Charles Schwab Corp., the fifth-largest U.S. ETF issuer, said fourth-quarter exchange-traded fund assets soared by $494.5 billion, or 27%, as investors poured money into its equity funds amid jumping stock markets.
Westlake, Texas-based Schwab’s ETF assets rose to $2.34 trillion in Q4, up from $1.84 trillion in the same quarter in 2023, the company said in a statement. Exchange-traded fund assets at the company, which manages 31 U.S. ETFs, rose by $61.5 billion, or 2.7%, from Q3's $2.27 trillion.
U.S. investors poured a record $1.12 trillion into ETFs last year to tap into rising equities pushed higher by demand for artificial intelligence, technology, crypto, and financial assets.

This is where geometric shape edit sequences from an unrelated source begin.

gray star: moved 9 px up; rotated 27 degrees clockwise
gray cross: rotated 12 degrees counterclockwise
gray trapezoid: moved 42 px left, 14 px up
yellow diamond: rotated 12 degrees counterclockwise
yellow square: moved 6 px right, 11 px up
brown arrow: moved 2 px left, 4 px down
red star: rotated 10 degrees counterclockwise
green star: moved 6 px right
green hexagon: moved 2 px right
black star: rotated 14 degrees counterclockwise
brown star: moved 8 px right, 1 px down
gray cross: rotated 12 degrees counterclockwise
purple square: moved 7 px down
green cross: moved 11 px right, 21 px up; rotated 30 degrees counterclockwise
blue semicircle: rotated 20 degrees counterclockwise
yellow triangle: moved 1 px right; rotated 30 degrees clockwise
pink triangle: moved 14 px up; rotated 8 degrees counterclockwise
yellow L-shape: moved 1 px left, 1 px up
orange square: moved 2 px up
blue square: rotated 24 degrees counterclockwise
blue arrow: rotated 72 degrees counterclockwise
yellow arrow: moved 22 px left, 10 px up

Schwab’s surging assets followed those of BlackRock Inc., the world’s biggest ETF issuer, which last week reported $390 billion in fourth-quarter ETF inflows.
Aniket Ullal, head of CFRA ETF Research & Analytics and a member of the etf.com editorial review board, said that funds, both ETFs and mutuals, accounted for 56% of Schwab’s 2024 revenues from asset management and administration fees, which is about 16% of its total 2024 revenues.
"So the strong growth in ETF assets is very meaningful to the firm’s overall prospects," he added.
Schwab's SCHD, SCHX Rake in Billions in Inflows
Schwab’s assets jumped as its biggest funds pulled in new assets. Its biggest, the $65.7 billion Schwab U.S. Dividend Equity ETF (SCHD) added $6.02 billion in fourth-quarter inflows, triple that of the third quarter and more than six times the flows in the 2023 fourth quarter. That fund is exclusive to companies with a 10-year history of paying dividends.
Its second-largest, the $52.3 billion Schwab U.S. Large-Cap ETF (SCHX), pulled in $3.94 billion in the fourth quarter, again, more than triple the fund’s third-quarter flows and a fivefold increase from the same quarter in 2023. SCHX tracks a market-cap-weighted index of the 750 largest US companies.
Meanwhile, State Street Corp., the number three U.S. issuer, said last week that its SPDR ETF unit pulled in less cash in the fourth quarter of 2024 than in the same period in 2023, as investors cut the amount of money that went into the company’s flagship SPDR S&P 500 ETF Trust (SPY) by more than half.
Editor's Note: This story has been updated to include a quote from Aniket Ullal, head of CFRA ETF Research & Analytics.